Newer
Older
WCRFT, Wrocław CRF Tagger
(C) 2012 Adam Radziszewski (name.surname at pwr.wroc.pl)
Istitute of Informatics, Wrocław University of Technology
http://nlp.pwr.wroc.pl/redmine/projects/wcrft/wiki
Dependencies:
* Python 2.6 with headers
* SWIG
* CRF++ with Python support (install CRF++ itself first, then enter the `python' subdir and install Python wrappers); http://crfpp.googlecode.com/svn/trunk/doc/index.html
* corpus2 library (http://nlp.pwr.wroc.pl/redmine/projects/libpltagger/wiki) installed with Python support
* wccl library (http://nlp.pwr.wroc.pl/redmine/projects/joskipi/wiki) installed with Python support
The tagger is able to tag morphologically analysed input (sentences divided into tokens, tokens assigned lists of candidate interpretations).

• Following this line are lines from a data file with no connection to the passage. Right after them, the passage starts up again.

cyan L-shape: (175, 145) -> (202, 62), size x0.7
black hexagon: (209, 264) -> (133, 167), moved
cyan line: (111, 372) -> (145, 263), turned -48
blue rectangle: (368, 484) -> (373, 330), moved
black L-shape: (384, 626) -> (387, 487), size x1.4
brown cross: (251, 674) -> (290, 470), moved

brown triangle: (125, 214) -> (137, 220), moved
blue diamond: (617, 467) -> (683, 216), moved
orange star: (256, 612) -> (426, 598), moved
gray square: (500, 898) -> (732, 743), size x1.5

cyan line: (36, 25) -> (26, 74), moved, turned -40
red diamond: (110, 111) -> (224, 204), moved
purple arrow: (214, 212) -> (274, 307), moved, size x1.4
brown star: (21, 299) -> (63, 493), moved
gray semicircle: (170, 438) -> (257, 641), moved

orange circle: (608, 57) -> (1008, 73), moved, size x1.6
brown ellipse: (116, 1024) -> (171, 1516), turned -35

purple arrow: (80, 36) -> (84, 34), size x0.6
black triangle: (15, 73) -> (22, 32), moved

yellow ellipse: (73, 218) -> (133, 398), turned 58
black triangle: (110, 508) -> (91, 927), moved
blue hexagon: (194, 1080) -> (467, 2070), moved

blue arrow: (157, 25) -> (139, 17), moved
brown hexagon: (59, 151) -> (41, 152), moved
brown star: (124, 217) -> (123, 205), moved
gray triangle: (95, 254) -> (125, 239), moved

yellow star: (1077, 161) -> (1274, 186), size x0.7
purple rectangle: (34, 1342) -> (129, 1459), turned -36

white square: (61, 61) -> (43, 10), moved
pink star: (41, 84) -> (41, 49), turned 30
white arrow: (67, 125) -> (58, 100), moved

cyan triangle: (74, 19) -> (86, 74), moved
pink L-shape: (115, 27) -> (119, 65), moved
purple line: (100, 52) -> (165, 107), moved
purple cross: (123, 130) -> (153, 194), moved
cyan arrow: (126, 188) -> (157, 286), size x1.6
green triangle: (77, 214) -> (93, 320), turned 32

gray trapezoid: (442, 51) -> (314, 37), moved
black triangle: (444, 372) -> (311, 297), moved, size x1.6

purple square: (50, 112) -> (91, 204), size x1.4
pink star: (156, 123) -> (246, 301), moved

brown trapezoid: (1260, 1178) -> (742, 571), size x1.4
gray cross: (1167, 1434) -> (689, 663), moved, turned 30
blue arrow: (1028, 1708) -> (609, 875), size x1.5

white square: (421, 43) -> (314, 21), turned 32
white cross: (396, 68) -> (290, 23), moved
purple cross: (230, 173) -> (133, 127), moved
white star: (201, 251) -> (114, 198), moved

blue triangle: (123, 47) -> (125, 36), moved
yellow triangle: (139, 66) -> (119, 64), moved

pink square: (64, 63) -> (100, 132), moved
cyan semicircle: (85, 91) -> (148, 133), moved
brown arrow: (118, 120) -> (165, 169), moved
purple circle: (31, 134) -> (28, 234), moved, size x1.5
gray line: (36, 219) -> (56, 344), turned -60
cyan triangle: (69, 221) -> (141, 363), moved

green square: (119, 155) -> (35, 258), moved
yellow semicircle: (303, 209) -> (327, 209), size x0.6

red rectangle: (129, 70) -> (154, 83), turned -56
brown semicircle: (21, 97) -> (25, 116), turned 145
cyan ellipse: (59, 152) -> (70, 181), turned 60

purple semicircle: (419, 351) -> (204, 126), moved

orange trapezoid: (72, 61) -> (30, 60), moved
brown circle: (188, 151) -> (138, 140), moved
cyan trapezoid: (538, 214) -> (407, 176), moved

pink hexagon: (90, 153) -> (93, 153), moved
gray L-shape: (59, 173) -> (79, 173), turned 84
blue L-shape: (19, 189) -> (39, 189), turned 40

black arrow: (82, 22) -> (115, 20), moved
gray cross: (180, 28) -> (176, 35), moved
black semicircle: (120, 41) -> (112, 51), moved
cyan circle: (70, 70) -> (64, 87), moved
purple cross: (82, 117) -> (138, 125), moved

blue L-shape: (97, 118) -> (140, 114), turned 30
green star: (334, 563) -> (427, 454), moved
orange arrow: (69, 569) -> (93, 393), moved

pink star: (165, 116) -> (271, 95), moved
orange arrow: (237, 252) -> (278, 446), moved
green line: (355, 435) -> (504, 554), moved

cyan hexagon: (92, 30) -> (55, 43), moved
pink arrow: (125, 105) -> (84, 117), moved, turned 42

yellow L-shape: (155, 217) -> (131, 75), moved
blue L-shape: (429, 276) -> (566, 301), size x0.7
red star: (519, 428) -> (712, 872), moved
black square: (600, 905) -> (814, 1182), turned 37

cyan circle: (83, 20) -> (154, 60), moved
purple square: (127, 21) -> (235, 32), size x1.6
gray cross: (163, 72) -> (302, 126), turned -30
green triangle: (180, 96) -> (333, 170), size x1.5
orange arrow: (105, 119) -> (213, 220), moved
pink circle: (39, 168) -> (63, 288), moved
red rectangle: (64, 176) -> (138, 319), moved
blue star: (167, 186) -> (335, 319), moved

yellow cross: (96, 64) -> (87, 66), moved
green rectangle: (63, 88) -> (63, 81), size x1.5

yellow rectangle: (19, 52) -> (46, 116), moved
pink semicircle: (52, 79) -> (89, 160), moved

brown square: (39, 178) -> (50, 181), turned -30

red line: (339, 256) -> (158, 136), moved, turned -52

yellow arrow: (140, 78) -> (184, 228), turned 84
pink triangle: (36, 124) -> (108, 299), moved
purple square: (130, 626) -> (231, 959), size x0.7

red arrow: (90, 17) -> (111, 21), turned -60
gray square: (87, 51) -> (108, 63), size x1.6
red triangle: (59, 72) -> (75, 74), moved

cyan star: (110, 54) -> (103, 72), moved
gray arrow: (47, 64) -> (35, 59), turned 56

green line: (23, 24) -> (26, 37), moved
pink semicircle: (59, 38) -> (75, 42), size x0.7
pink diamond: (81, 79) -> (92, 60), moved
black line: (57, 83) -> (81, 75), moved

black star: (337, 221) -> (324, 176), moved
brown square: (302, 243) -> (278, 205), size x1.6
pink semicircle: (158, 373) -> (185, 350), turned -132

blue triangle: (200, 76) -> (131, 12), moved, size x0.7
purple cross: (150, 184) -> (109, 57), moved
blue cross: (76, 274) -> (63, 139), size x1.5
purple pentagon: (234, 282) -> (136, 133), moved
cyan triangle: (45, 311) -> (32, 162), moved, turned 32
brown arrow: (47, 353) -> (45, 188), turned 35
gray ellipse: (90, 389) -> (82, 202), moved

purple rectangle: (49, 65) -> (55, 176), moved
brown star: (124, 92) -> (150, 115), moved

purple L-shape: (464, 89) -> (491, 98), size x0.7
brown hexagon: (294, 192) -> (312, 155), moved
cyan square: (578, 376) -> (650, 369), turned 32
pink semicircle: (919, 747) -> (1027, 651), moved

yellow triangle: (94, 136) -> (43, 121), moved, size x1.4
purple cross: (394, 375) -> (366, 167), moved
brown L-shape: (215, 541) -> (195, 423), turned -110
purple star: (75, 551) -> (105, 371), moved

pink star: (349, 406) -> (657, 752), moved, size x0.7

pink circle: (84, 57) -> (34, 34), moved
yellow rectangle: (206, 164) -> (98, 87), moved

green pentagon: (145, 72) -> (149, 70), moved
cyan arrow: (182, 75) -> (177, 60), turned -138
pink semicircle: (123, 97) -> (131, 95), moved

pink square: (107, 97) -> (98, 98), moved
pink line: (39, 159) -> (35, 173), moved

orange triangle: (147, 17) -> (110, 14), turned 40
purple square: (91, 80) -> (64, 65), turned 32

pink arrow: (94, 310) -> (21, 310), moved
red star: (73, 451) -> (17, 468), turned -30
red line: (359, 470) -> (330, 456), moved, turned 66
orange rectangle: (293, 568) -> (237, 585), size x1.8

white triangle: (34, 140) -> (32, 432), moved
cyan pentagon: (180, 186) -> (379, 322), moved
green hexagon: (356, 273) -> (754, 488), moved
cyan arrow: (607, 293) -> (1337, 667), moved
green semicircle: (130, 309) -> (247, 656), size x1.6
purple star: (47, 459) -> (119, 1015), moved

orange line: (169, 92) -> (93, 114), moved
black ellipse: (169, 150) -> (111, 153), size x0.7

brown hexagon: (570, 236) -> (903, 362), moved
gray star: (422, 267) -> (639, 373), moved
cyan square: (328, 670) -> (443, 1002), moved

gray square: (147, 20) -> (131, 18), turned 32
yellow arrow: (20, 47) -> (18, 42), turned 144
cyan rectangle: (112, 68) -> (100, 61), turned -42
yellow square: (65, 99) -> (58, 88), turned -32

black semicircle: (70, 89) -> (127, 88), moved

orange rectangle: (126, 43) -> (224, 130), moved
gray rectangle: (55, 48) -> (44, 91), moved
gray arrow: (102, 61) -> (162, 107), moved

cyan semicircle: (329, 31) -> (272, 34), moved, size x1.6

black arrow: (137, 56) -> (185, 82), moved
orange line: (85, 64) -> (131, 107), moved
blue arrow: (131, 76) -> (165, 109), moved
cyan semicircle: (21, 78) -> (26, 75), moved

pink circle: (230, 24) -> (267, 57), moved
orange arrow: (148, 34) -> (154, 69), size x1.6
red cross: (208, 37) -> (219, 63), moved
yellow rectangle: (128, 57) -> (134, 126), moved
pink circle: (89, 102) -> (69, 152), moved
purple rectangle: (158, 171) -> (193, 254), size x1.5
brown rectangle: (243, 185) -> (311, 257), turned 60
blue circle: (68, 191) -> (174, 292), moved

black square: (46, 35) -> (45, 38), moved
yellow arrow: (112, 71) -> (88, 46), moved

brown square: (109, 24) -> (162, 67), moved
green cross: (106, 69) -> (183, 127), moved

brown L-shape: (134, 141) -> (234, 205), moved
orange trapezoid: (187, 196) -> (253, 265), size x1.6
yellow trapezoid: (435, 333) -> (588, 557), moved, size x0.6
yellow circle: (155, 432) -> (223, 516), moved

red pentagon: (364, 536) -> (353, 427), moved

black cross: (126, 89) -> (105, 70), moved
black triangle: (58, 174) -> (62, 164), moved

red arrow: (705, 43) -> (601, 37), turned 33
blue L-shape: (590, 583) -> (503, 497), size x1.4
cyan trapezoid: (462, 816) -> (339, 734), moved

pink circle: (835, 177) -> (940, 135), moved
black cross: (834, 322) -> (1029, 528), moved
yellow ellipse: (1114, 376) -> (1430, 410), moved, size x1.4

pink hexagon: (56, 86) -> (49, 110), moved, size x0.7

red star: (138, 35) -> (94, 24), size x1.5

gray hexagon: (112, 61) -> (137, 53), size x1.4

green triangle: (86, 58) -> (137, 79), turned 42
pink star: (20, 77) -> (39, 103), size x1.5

If you need to tag plain text, it is recommended to use MACA for the analysis (http://nlp.pwr.wroc.pl/redmine/projects/libpltagger/wiki).
Instalation:
Currently there is no setup script, please use the wcrft.py module directly. See wcrft.py -h for details. A standard setup.py script will be included in future versions.
Basic usage:
The package comes with ready-made configuration for tagging (NCP, nkjp.pl) tagset. The configuration is config/nkjp.ini. A configuration specifies parameter values and points to a file with features used for different layers. To get a working tagger, a TRAINED MODEL is also needed. You can obtain one by training the tagger with a reference corpus and storing the model to a given directory, for instance:
wcrft/wcrft.py -d path/to/nkjp_model config/nkjp.ini --train path/to/training-corpus.xml -i xces
Note: for best results it is highly recommended to re-analyse the training data using the same version of morphological analyser (e.g. the same MACA config) as will be using during tagger usage. The model available for download at the WCRFT wiki page already includes this.
To use the trained model to tag a single file:
wcrft/wcrft.py -d path/to/nkjp_model config/nkjp-k11.ini input.xml -O tagged.xml
For more details, see wcrft.py -h and the project wiki.